Jouni Malinen schrieb:
> On Mon, Feb 13, 2012 at 08:20:53AM +0100, Andreas Hartmann wrote:
>> The dropping of the frames starts directly after 2/4 has been done and
>> 3/4 has been sent the first time (long before the first 4/4 timeout). I
>> could see, that the first few frames (mostly data frames I suppose) are
>> dropped here:
>>
>>         if (!(status->flag & RX_FLAG_DECRYPTED)) {
>>                 /* hardware didn't decrypt/verify MIC */
>>                 if (ieee80211_aes_ccm_decrypt(
>>                         return RX_DROP_UNUSABLE;
> 
> Huh.. The key should not have changed yet on either the AP or the
> station..
> 
>> One of the dropped frame is the 4/4 frame from wpa_supplicant.
> 
> Just to make sure.. This happened even for the case where only a single
> 3/4 had been transmitted and the first attempt at sending 4/4 was
> dropped?

Yes.

>> If the legacy ralink driver internal supplicant is used, the connection
>> isn't interrupted, because ralink sends 4/4 unencrypted (the behavior of
>> the data frames is the same as wrote above, but this is no problem,
>> as they are just resent after a few millisecs and the connection
>> doesn't break down).
> 
> The AP behaves incorrectly, if it accepts unencrypted EAPOL frame during
> PTK rekeying.

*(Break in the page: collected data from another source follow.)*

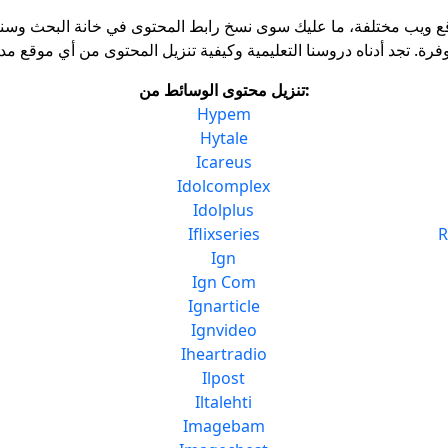
ع ويب مختلفة، ما عليك سوى نسخ رابط المحتوى في خانة البحث وسنق
تنزيل محتوى الوسائط من:
Hypem
Hytale
Icareus
Idolcomplex
Idolplus
Iflixseries
R
Ign
Ign Com
Ignarticle
Ignvideo
Iheartradio
Ilpost
Iltalehti
Imagebam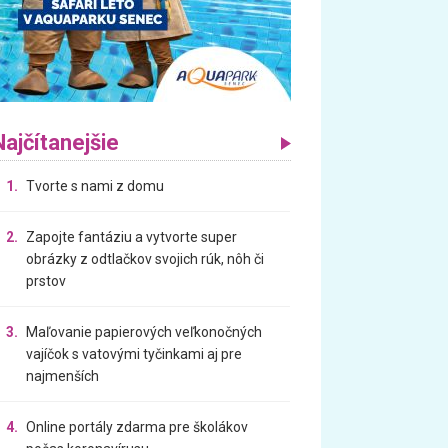
Najčítanejšie
1.
Tvorte s nami z domu
2.
Zapojte fantáziu a vytvorte super
obrázky z odtlačkov svojich rúk, nôh či
prstov
3.
Maľovanie papierových veľkonočných
vajíčok s vatovými tyčinkami aj pre
najmenších
4.
Online portály zdarma pre školákov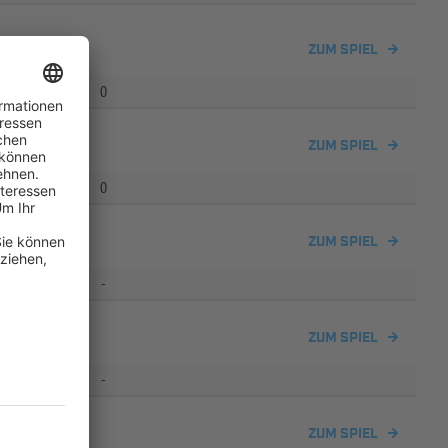
ZUM SPIEL
0
ZUM SPIEL
0
II
ZUM SPIEL
-
ZUM SPIEL
-
ZUM SPIEL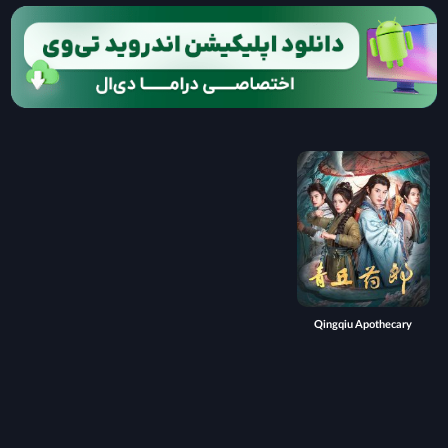
Qingqiu Apothecary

Sure, with that kind of AP behavior, it would be trivial
> to avoid the issue by not encrypting the frame, but this is not the way
> RSN is supposed to work.

It is hostap-d3f57d0, hostap-1rc behaves exactly the same. Driver is
nl80211, 80211.n (g behaves exactly the same). I can see it with ath9k
and rt2800pci (didn't test any more) on AP side. Same problem can be
seen with Linksys WAP610N as AP.

>> As it is sent unencrypted (the same way as during initial rekeying), I
>> hope that the sent data is already internally encrypted (or it is just
>> useless for any attacker, even if he get them unencrypted), so it
>> shouldn't be a problem, if the frame itself isn't encrypted.
> 
> There are no know security attacks even if the frame were sent
> unencrypted. However, the RX rules on the other device (AP in this case)
> should force the frame to be dropped because a TK was configured for the
> transmitting STA and the frame was not protected.

If it works the protected way - but what is with supplicants sending
unencrypted frames (I believe windows does the same, as I didn't have
this problem with windows stations, too).

>> Why isn't it just possible to send one of thousands of frames
>> unencrypted? Just tag it with "unencrypted", so the driver knows, that
>> this frame musn't be encrypted at all - independently if there is a
>> key for encryption present or not.
> 
> It is not that much of a problem of being able to do this, but the
> problem of this not being the correct way of handling this.. If that AP
> was indeed using mac80211, too, I think we need to fix the AP behavior
> to drop such a frame.

I think this would be a bad idea, because it would break compatibility
(see above) and it would be against the defined standard (according
Nicolas).

> I would like to better understand which key is used for each frame
> during PTK rekeying. I'd guess that wireless capture file here can get
> pretty huge, so it may be easier if I try to reproduce that myself.

That's right - the files get really huge :-(.

> If you are interested in running it through an analysis, I would suggest
> using wlantest (in the wlantest directory of hostap.git). If you provide
> it the needed keys (e.g., passphrase for WPA2-Personal), it will go

I'm using eap-tls, but psk shows exactly the same problem.

> through a wireless capture file and decrypt all the frames and decrypt
> the keys from both the initial 4-way handshake and PTK rekeys. It will
> complain about incorrectly protected frames, so it would be interesting
> to see what it says about the rekeying 4-way handshake.

I'll try my best. But it should be really easy for you to reproduce this
problem yourself, as it comes up here in 99%.